WHAT THE EXERCISE ASKS ->
Find the lines below holding the word "that" and copy each of them.

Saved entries
● ● ● ● ●

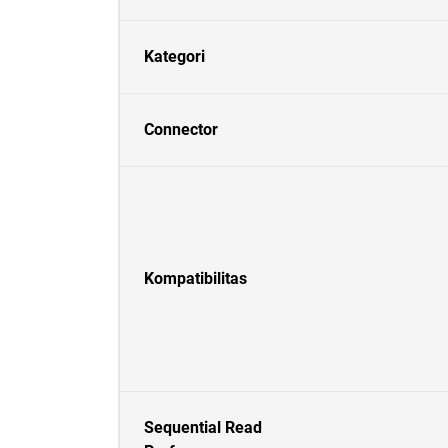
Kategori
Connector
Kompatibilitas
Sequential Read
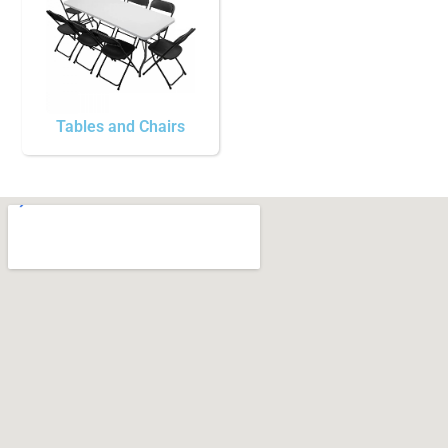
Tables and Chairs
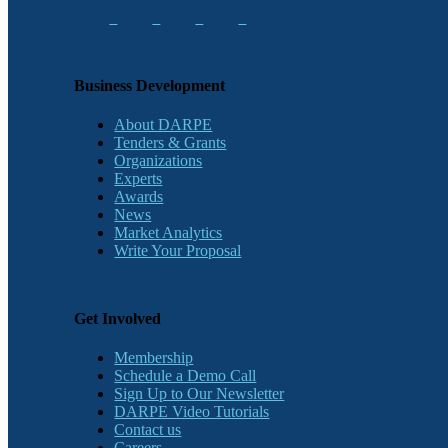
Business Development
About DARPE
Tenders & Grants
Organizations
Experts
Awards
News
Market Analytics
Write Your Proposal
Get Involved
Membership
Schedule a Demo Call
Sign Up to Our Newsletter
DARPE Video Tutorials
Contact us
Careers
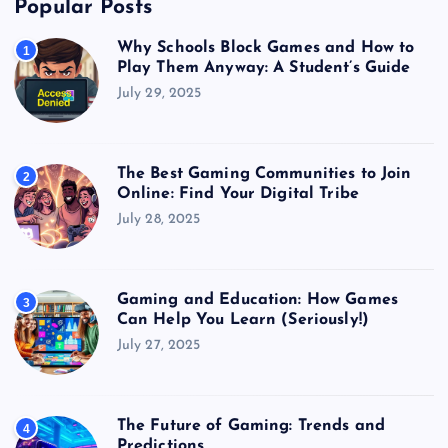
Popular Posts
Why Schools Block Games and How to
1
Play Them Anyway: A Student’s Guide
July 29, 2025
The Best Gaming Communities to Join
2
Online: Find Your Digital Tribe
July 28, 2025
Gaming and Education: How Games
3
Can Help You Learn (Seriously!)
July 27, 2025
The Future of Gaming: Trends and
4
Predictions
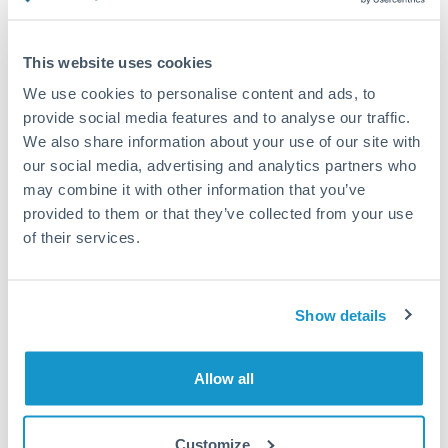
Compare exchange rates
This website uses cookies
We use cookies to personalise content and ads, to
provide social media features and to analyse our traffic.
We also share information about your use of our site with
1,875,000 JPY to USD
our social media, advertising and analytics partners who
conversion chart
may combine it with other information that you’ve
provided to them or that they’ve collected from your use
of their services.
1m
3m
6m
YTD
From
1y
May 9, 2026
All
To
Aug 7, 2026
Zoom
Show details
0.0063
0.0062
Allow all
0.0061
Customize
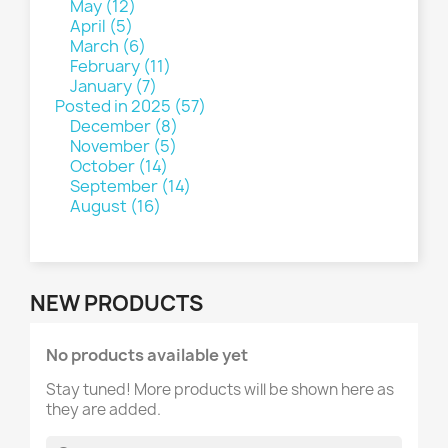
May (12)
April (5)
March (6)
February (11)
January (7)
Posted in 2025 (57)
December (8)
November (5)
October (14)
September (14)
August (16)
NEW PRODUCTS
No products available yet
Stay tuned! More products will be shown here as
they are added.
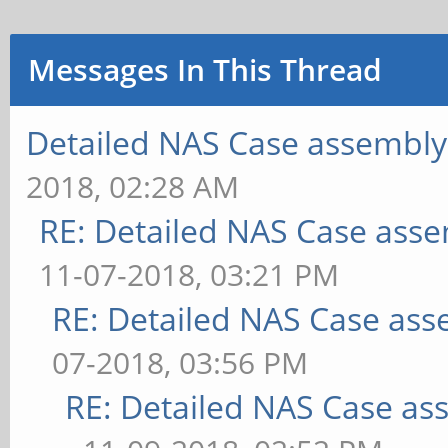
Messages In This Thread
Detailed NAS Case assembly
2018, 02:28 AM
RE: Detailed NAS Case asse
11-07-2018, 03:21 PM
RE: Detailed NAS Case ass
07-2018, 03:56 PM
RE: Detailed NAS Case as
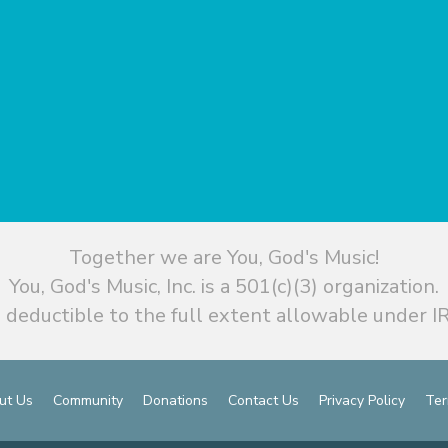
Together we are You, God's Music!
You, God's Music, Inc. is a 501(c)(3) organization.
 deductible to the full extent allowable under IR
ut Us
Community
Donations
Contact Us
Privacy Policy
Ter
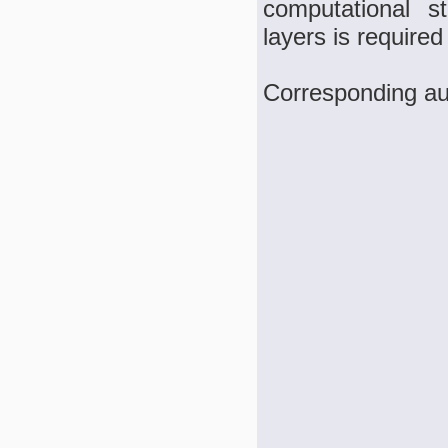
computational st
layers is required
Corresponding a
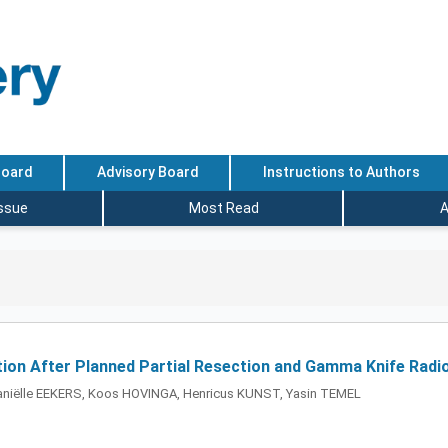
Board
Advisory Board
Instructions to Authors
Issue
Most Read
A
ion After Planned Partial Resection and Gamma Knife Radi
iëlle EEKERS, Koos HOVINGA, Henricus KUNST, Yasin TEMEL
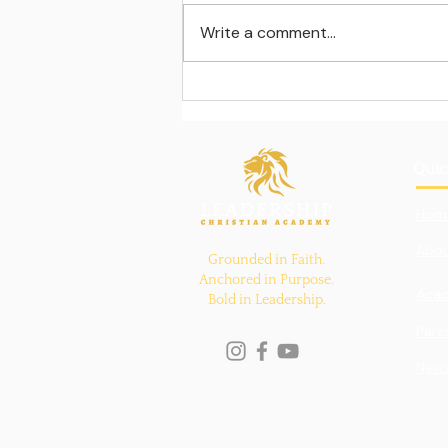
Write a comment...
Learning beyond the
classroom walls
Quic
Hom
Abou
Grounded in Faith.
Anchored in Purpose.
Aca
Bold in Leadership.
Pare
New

● ● ● ● ●

TASK RESPONSE ->
may combine it with other information that you’ve
provided to them or that they’ve collected from your use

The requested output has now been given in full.